Thank you, Mr. Chair.
Kwe kwe. Ulaakut. Tansi. Hello. Bonjour.
I want to acknowledge that we are meeting on the unceded territory of the Algonquin Anishinabe people.
Today, I will give an overview of investments my government is making to ensure that Canada is honoring its lawful obligations to Indigenous Peoples and working to renew Canada’s relationship with treaty partners and all Indigenous communities.
We also continue to work with other government departments to implement investments and policies that address the root causes of missing and murdered Indigenous women, girls and 2SLGBTQQIA+ people.
We will soon begin the engagement process with First Nations partners on redesigning the Additions-to-Reserve policy to ensure it’s effective and inclusive. We are also working with First Nations to modernize the First Nations Fiscal Management Act, and are working closely with First Nations fiscal institutions and First Nations to ensure they have sufficient resources to further their visions for self-determination.
Crown-Indigenous Relations supplementary estimates (B) include initiatives totalling $6.3 billion, which will bring the total budgetary funding for the department to approximately $13.7 billion.
Roughly half of the estimates, $2.9 billion, is funding for out-of-court settlements. These funds are used to advance reconciliation by paving the way for more respectful and constructive relationships with indigenous peoples.
These estimates also include $673 million in new funding for the continued management of the indigenous childhood claims litigation, further supporting the compensation of survivors of physical and sexual abuse under the day school settlement agreement, as well as related administration costs for the day schools and sixties scoop settlement agreements. As of November 2 of this year, over 118,000 class action members have received compensation for the harms they suffered attending a day school, and 20,798 class action members have been deemed eligible for compensation for the harms they suffered related to the sixties scoop.

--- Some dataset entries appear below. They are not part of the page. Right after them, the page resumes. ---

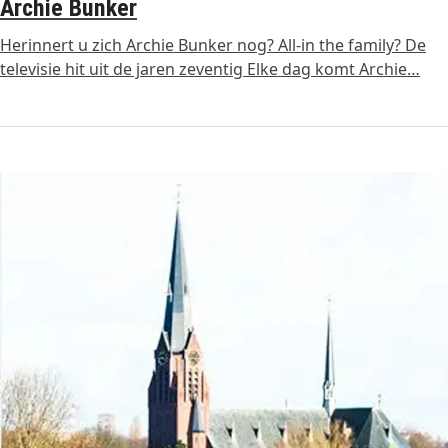
Archie Bunker
Herinnert u zich Archie Bunker nog? All-in the family? De
televisie hit uit de jaren zeventig Elke dag komt Archie…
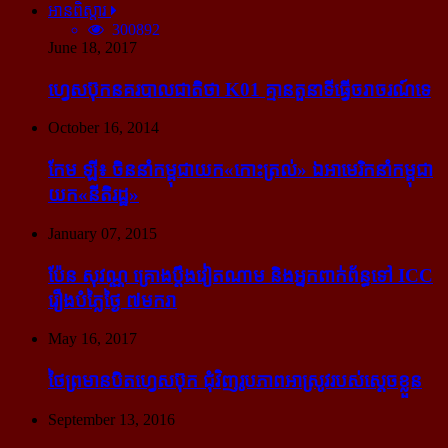
អានពិស្ដារ
300892
June 18, 2017
ហ្វេសប៊ុក​នគរបាល​ជាតិ​ថា K01 គ្មាន​តួនាទី​ធ្វើ​ចរាចរណ៍​ទេ
October 16, 2014
កែម ឡី៖ ចិន​នាំ​កម្ពុជា​យក​«កោះ​ត្រល់» ឯ​អាមេរិក​នាំ​កម្ពុជា​
យក​«នីតិរដ្ឋ»
January 07, 2015
ប៉ែន សុវណ្ណ គ្រោង​ប្តឹង​វៀតណាម និង​អ្នក​ពាក់​ព័ន្ធ​ទៅ ICC
រឿង​បំភ្លៃ​ថ្ងៃ ៧​មករា
May 16, 2017
ថៃ​ព្រមាន​បិត​ហ្វេសប៊ុក ជុំ​វិញ​រូបភាព​អាស្រូវ​របស់​ស្ដេច​ខ្លួន
September 13, 2016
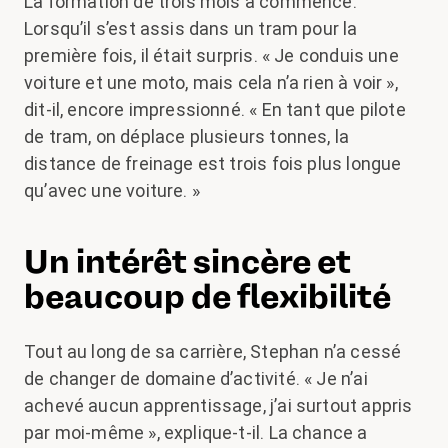
La formation de trois mois a commencé.
Lorsqu’il s’est assis dans un tram pour la
première fois, il était surpris. « Je conduis une
voiture et une moto, mais cela n’a rien à voir »,
dit-il, encore impressionné. « En tant que pilote
de tram, on déplace plusieurs tonnes, la
distance de freinage est trois fois plus longue
qu’avec une voiture. »
Un intérêt sincère et
beaucoup de flexibilité
Tout au long de sa carrière, Stephan n’a cessé
de changer de domaine d’activité. « Je n’ai
achevé aucun apprentissage, j’ai surtout appris
par moi-même », explique-t-il. La chance a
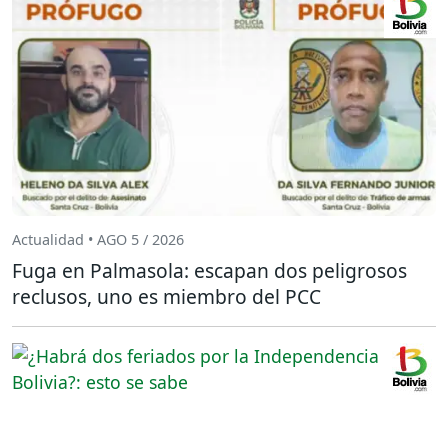
Actualidad • AGO 5 / 2026
Fuga en Palmasola: escapan dos peligrosos
reclusos, uno es miembro del PCC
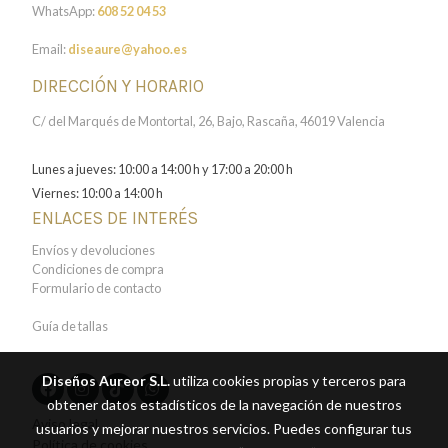
WhatsApp:
608 52 04 53
Email:
diseaure@yahoo.es
DIRECCIÓN Y HORARIO
C/ del Marqués de Montortal, 26, Bajo, Rascaña, 46019 Valencia
Lunes a jueves: 10:00 a 14:00 h y 17:00 a 20:00 h
Viernes: 10:00 a 14:00 h
ENLACES DE INTERÉS
Envíos y devoluciones
Condiciones de compra
Formulario de contacto
Guía de tallas
Diseños Aureor S.L.
utiliza cookies propias y terceros para
obtener datos estadísticos de la navegación de nuestros
Aviso legal
usuarios y mejorar nuestros servicios. Puedes configurar tus
Política de cookies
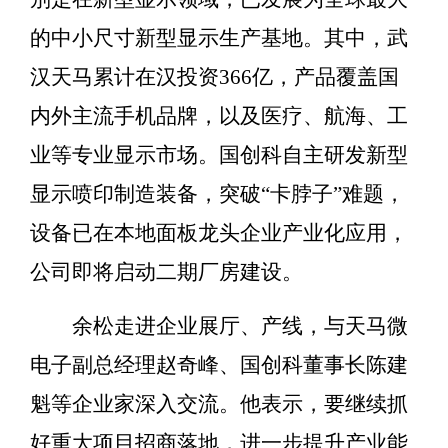
的中小尺寸新型显示生产基地。其中，武
汉天马累计在汉投资366亿，产品覆盖国
内外主流手机品牌，以及医疗、航海、工
业等专业显示市场。国创科自主研发新型
显示喷印制造装备，突破“卡脖子”难题，
设备已在本地面板龙头企业产业化应用，
公司即将启动二期厂房建设。
余松走进企业展厅、产线，与天马微
电子副总经理赵奇峰、国创科董事长陈建
魁等企业家深入交流。他表示，要继续抓
好重大项目招商落地，进一步提升产业能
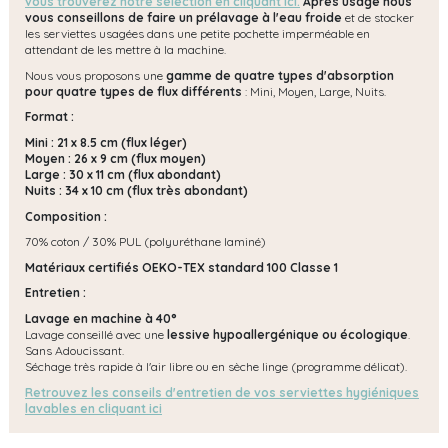
vous trouverez notre sélection en cliquant ici.
Après usage nous
vous conseillons de faire un prélavage à l'eau froide
et de stocker
les serviettes usagées dans une petite pochette imperméable en
attendant de les mettre à la machine.
Nous vous proposons une
gamme de quatre types d'absorption
pour quatre types de flux différents
: Mini, Moyen, Large, Nuits.
Format :
Mini : 21 x 8.5 cm (flux léger)
Moyen : 26 x 9 cm (flux moyen)
Large : 30 x 11 cm (flux abondant)
Nuits : 34 x 10 cm (flux très abondant)
Composition :
70% coton / 30% PUL (polyuréthane laminé)
Matériaux certifiés OEKO-TEX standard 100 Classe 1
Entretien :
Lavage en machine à 40°
Lavage conseillé avec une
lessive hypoallergénique ou écologique
.
Sans Adoucissant.
Séchage très rapide à l'air libre ou en sèche linge (programme délicat).
Retrouvez les conseils d'entretien de vos serviettes hygiéniques
lavables en cliquant ici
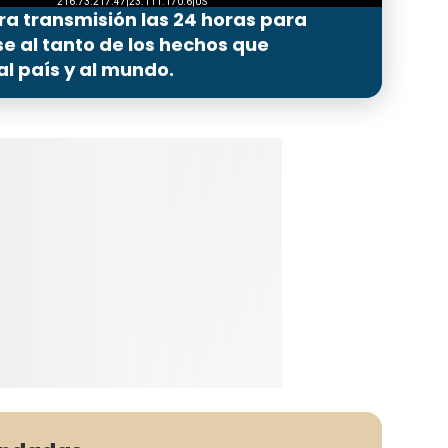
ra transmisión las 24 horas para
 al tanto de los hechos que
l país y al mundo.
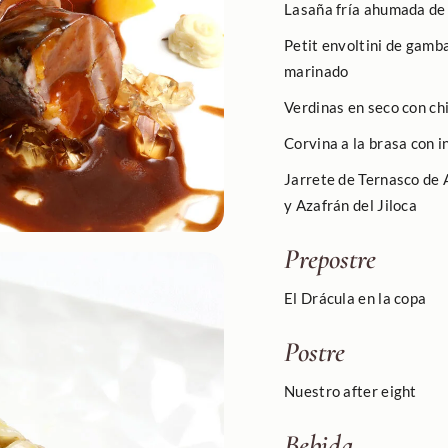
Lasaña fría ahumada de 
Petit envoltini de gamb
marinado
Verdinas en seco con ch
Corvina a la brasa con 
Jarrete de Ternasco de 
y Azafrán del Jiloca
Prepostre
El Drácula en la copa
Postre
Nuestro after eight
Bebida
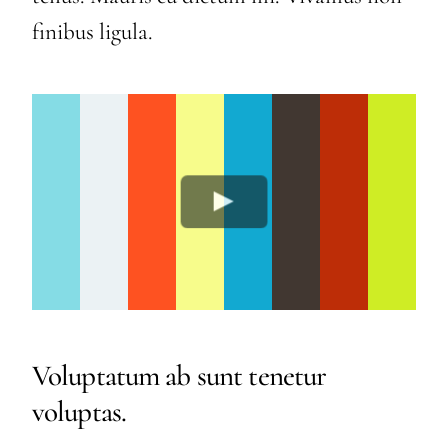
finibus ligula.
Voluptatum ab sunt tenetur
voluptas.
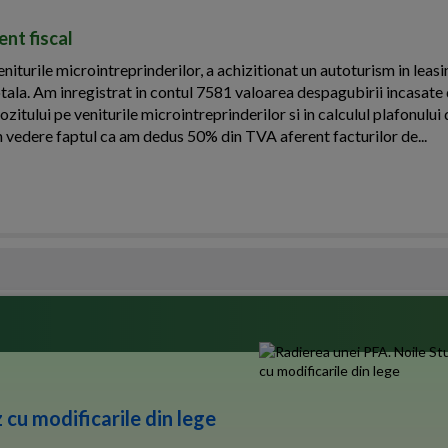
nt fiscal
iturile microintreprinderilor, a achizitionat un autoturism in leasi
otala. Am inregistrat in contul 7581 valoarea despagubirii incasate 
ozitului pe veniturile microintreprinderilor si in calculul plafonulu
n vedere faptul ca am dedus 50% din TVA aferent facturilor de...
 cu modificarile din lege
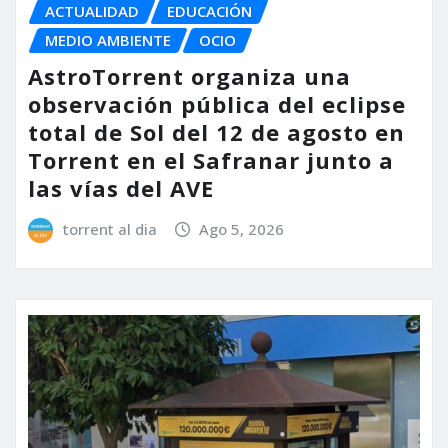
ACTUALIDAD
EDUCACIÓN
MEDIO AMBIENTE
OCIO
AstroTorrent organiza una
observación pública del eclipse
total de Sol del 12 de agosto en
Torrent en el Safranar junto a
las vías del AVE
torrent al dia
Ago 5, 2026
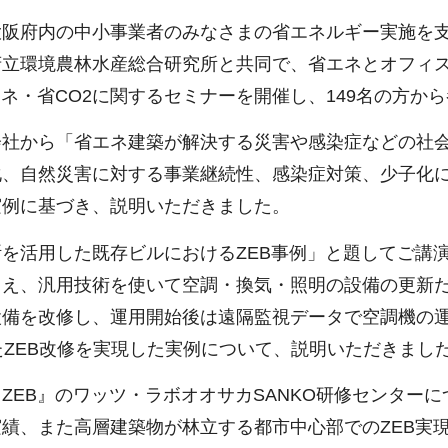
阪府内の中小事業者のみなさまの省エネルギー実施を支援
府立環境農林水産総合研究所と共同で、省エネとオフィ
ネ・省CO2に関するセミナーを開催し、149名の方か
社から「省エネ建築が解決する災害や感染症などの社会
化、自然災害に対する事業継続性、感染症対策、少子化
実例に基づき、説明いただきました。
を活用した既存ビルにおけるZEB事例」と題してご講
え、汎用技術を使いて空調・換気・照明の設備の更新だ
設備を改修し、運用開始後は遠隔監視データで空調機の
たZEB改修を実現した実例について、説明いただきまし
EB』のワッツ・ラボオオサカSANKO研修センターに
績、また高層建築物が林立する都市中心部でのZEB実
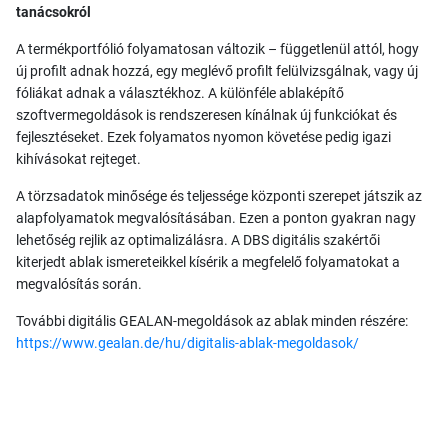
tanácsokról
A termékportfólió folyamatosan változik – függetlenül attól, hogy
új profilt adnak hozzá, egy meglévő profilt felülvizsgálnak, vagy új
fóliákat adnak a választékhoz. A különféle ablaképítő
szoftvermegoldások is rendszeresen kínálnak új funkciókat és
fejlesztéseket. Ezek folyamatos nyomon követése pedig igazi
kihívásokat rejteget.
A törzsadatok minősége és teljessége központi szerepet játszik az
alapfolyamatok megvalósításában. Ezen a ponton gyakran nagy
lehetőség rejlik az optimalizálásra. A DBS digitális szakértői
kiterjedt ablak ismereteikkel kísérik a megfelelő folyamatokat a
megvalósítás során.
További digitális GEALAN-megoldások az ablak minden részére:
https://www.gealan.de/hu/digitalis-ablak-megoldasok/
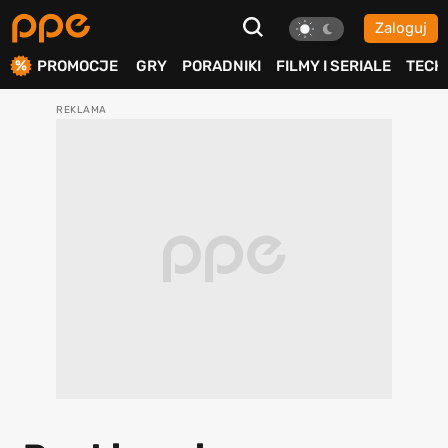
Zaloguj
ierdź
PROMOCJE
GRY
PORADNIKI
FILMY I SERIALE
TECH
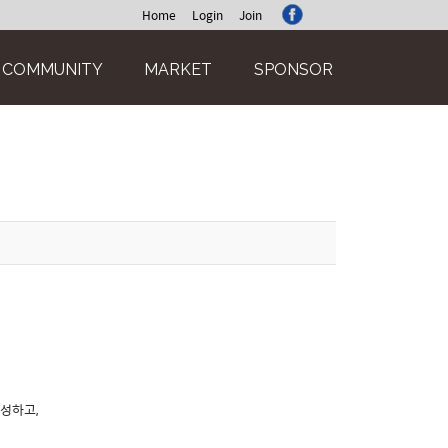
Home
Login
Join
COMMUNITY
MARKET
SPONSOR
작성하고,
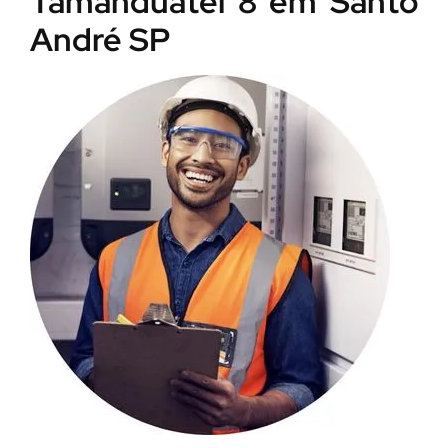
Tamanduateí 8 em Santo
André SP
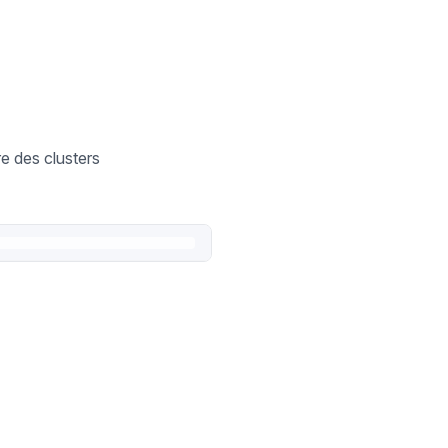
re des clusters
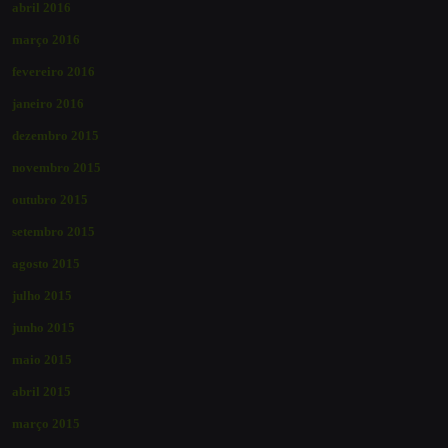
abril 2016
março 2016
fevereiro 2016
janeiro 2016
dezembro 2015
novembro 2015
outubro 2015
setembro 2015
agosto 2015
julho 2015
junho 2015
maio 2015
abril 2015
março 2015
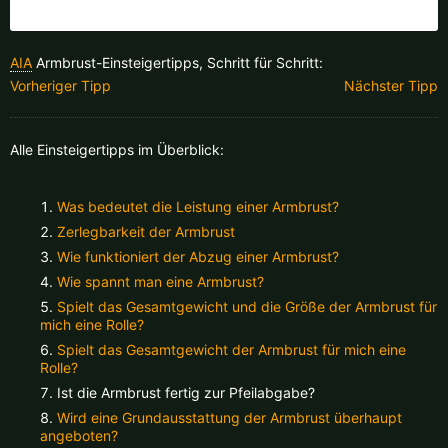
Finnland |
€
Frankreich |
€
Italien |
€
Kroatien |
kn
AIA
Armbrust-Einsteigertipps, Schritt für Schritt:
Vorheriger Tipp
Nächster Tipp
Lettland |
€
Litauen |
€
Alle Einsteigertipps im Überblick:
Niederlande |
€
Österreich |
€
Portugal |
€
Schweden |
kr
Was bedeutet die Leistung einer Armbrust?
Zerlegbarkeit der Armbrust
Schweiz |
Fr.
Slowakei |
€
Wie funktioniert der Abzug einer Armbrust?
Wie spannt man eine Armbrust?
Slowenien |
€
Spanien |
€
Spielt das Gesamtgewicht und die Größe der Armbrust für
mich eine Rolle?
Tschechien |
Kč
Ungarn |
Ft
Spielt das Gesamtgewicht der Armbrust für mich eine
Rolle?
weitere Länder, siehe unten
Ist die Armbrust fertig zur Pfeilabgabe?
Wird eine Grundausstattung der Armbrust überhaupt
angeboten?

Additionally, the top-up of $678 million in new funding in this fiscal year for the specific claims settlement fund ensures that funds are available for the timely payment of settlement agreements reached through the negotiations with first nations, or any compensation awards that are made by the Specific Claims Tribunal.
In parallel to our ongoing efforts to work with First Nations to resolve their claims expeditiously, we are working with the Assembly of First Nations and other Indigenous partners on the joint development of reforms to improve the specific claims process.
In addition to reform efforts, we are striving to address the lack of housing for Indigenous communities, which has been a long-standing crisis. Our partners have informed us of their urgent need for safe and sustainable housing options for their communities.
New funding of $458 million was provided through budget 2022 to improve and expand indigenous housing and infrastructure for self-governing and modern treaty first nations, Inuit and Métis. This funding extends and enhances the distinctions-based housing strategy work that's already under way, such as the Métis nation and Inuit Nunangat housing strategies. This investment helps to address the critical housing needs of indigenous partners and supports better health and socio-economic outcomes overall.
Mr. Chair, the funding included in the Supplementary Estimates (B) will further support the department as we work to deliver on our mandate and priorities.
I appreciate the opportunity to discuss these estimates with the committee. I'm happy to now proceed to questions.
Meegwetch. Qujannamiik. Marsi. Thank you. Merci.